Note: this file originally appeared on the Newton Underground site (http://www.newton-underground.com/dev/a0000003.shtml, later moved to http://resources.pdadash.com/newtund/NU/dev/). Since it no longer seems to be available, I have uploaded it here, and commented out or modified links as appropriate. Steve
Article 00003.1
How to work with the Text-to-Speech extension.
Contributed by William Nelson <will@newton-underground.com>
and Jake Bordens <jake@newton-underground.com>
Note: This
article is presented for informational purposes only. We cannot provide
you the TTS extensions themselves, nor can I tell you where to find them.
Hopefully, Apple/Newton will realize their potential, and release them publicly.
Working with the Text-to-Speech extensions for OS 2.1 Newtons is not difficult - currently, the most difficult aspect of integrating TTS support into your applications is locating the extensions themselves, which are not publicly available. They are, however, fairly widely dispersed amongst the user community, and most users who really want them have found them.
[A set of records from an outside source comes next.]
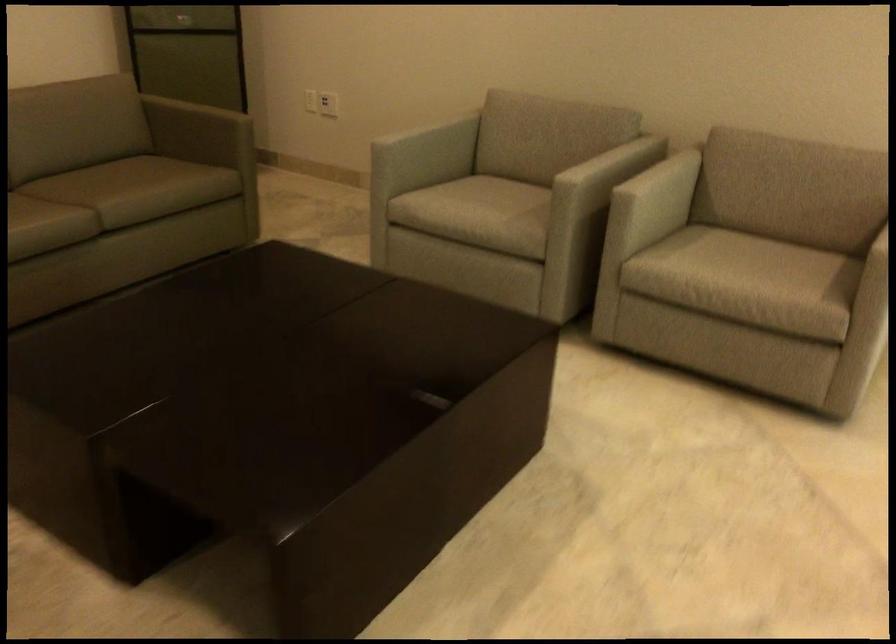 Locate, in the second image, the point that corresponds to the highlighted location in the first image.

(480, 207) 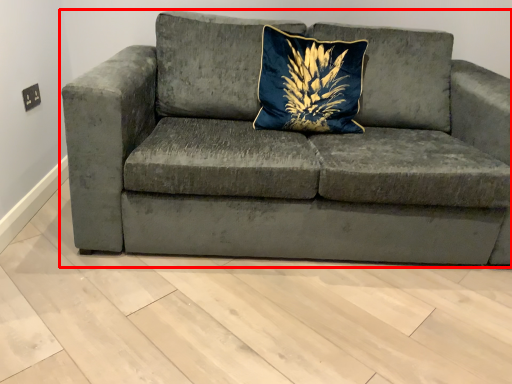 Question: Where is studio couch (annotated by the red box) located in relation to pillow in the image?

Choices:
 (A) right
 (B) left

Answer: (B) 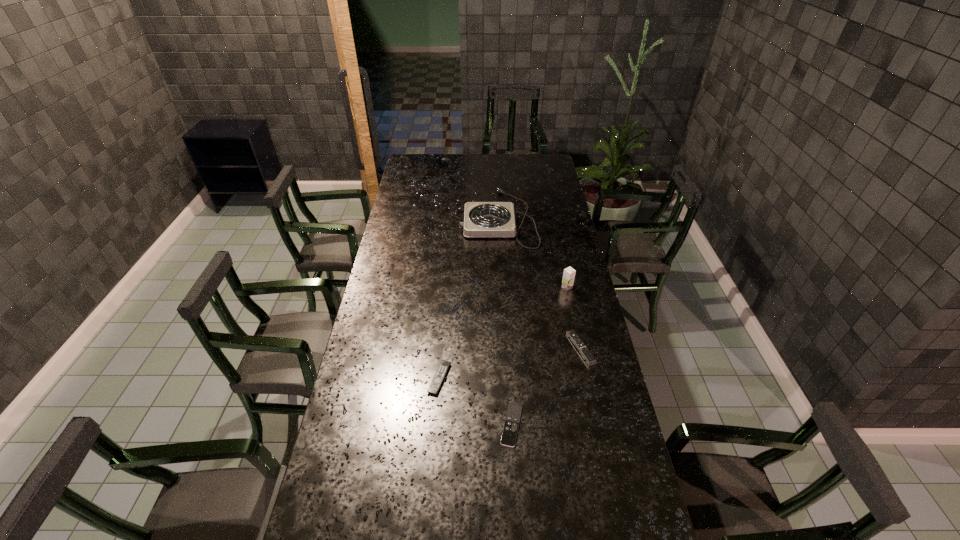 What are the coordinates of `free space located 0.260m on the front of the tallest object` in the screenshot? It's located at (579, 341).

In order to click on vacant space located with a retractable cable on the side of the farthest object in this screenshot , I will do `click(395, 218)`.

In order to click on free space located with a retractable cable on the side of the farthest object in this screenshot , I will do `click(425, 218)`.

Where is `free space located with a retractable cable on the side of the farthest object`? free space located with a retractable cable on the side of the farthest object is located at coordinates pyautogui.click(x=445, y=218).

Where is `vacant space located on the left of the third shortest object`? This screenshot has height=540, width=960. vacant space located on the left of the third shortest object is located at coordinates (540, 348).

At what (x,y) coordinates should I click in order to perform the action: click on vacant space situated on the left of the second shortest remote control. Please return your answer as a coordinate pair (x, y). The height and width of the screenshot is (540, 960). Looking at the image, I should click on (393, 379).

Locate an element on the screen. free space located on the left of the nearest object is located at coordinates click(371, 425).

Locate an element on the screen. The width and height of the screenshot is (960, 540). chocolate milk present at the right edge is located at coordinates (569, 273).

Locate an element on the screen. Image resolution: width=960 pixels, height=540 pixels. hotplate that is at the right edge is located at coordinates (481, 219).

Where is `remote control that is at the right edge`? Image resolution: width=960 pixels, height=540 pixels. remote control that is at the right edge is located at coordinates (583, 349). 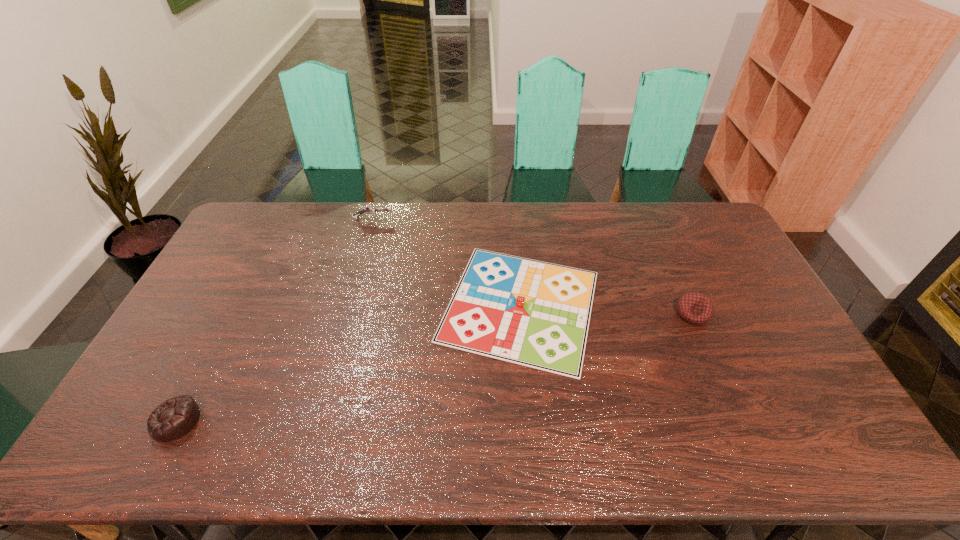 Where is `free space at the near left corner of the desktop`? This screenshot has width=960, height=540. free space at the near left corner of the desktop is located at coordinates (161, 449).

The width and height of the screenshot is (960, 540). In order to click on unoccupied position between the shortest object and the nearest object in this screenshot , I will do (x=348, y=363).

At what (x,y) coordinates should I click in order to perform the action: click on free point between the farther beanbag and the shortest object. Please return your answer as a coordinate pair (x, y). The height and width of the screenshot is (540, 960). Looking at the image, I should click on (607, 309).

Image resolution: width=960 pixels, height=540 pixels. What are the coordinates of `vacant space in between the second object from left to right and the gameboard` in the screenshot? It's located at (446, 262).

You are a GUI agent. You are given a task and a screenshot of the screen. Output one action in this format:
    pyautogui.click(x=<x>, y=<y>)
    Task: Click on the vacant region between the gameboard and the farther beanbag
    This screenshot has width=960, height=540.
    Given the screenshot: What is the action you would take?
    pyautogui.click(x=607, y=309)

Where is `empty space that is in between the farthest object and the gameboard`? Image resolution: width=960 pixels, height=540 pixels. empty space that is in between the farthest object and the gameboard is located at coordinates (446, 262).

At what (x,y) coordinates should I click in order to perform the action: click on vacant space that's between the farthest object and the third tallest object. Please return your answer as a coordinate pair (x, y). The image size is (960, 540). Looking at the image, I should click on (275, 320).

Where is `unoccupied position between the farther beanbag and the third object from left to right`? unoccupied position between the farther beanbag and the third object from left to right is located at coordinates (607, 309).

The image size is (960, 540). I want to click on vacant area between the shortest object and the right beanbag, so click(x=607, y=309).

Locate an element on the screen. The width and height of the screenshot is (960, 540). unoccupied position between the nearer beanbag and the shortest object is located at coordinates (348, 363). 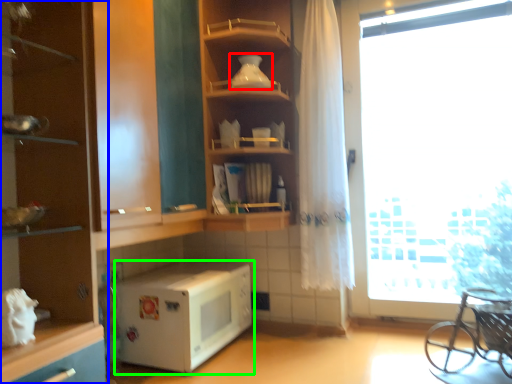 Question: Based on their relative distances, which object is nearer to appliance (highlighted by a red box)? Choose from cabinetry (highlighted by a blue box) and microwave oven (highlighted by a green box).

Choices:
 (A) cabinetry
 (B) microwave oven

Answer: (A) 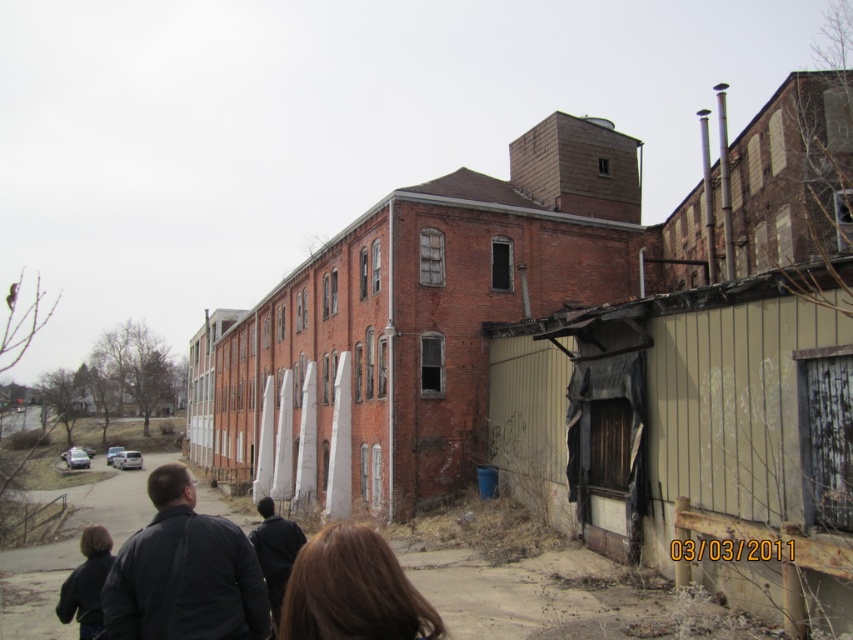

The pre-beta version of TTS that has been circulating consists of two autoparts: Macintalk, which is the actual speech codec, and SpeakText:Newton, which installs as a transport and routes text to Macintalk for speaking with a given set of preferences for voice type, rate, pitch, and so on. However, SpeakText is unnecessary for TTS functionality; it's nothing more than a nice global hook for routing text to Macintalk. When incorporating TTS support into your applications, you'll want to send text to Macintalk directly, with the appropriate control codes.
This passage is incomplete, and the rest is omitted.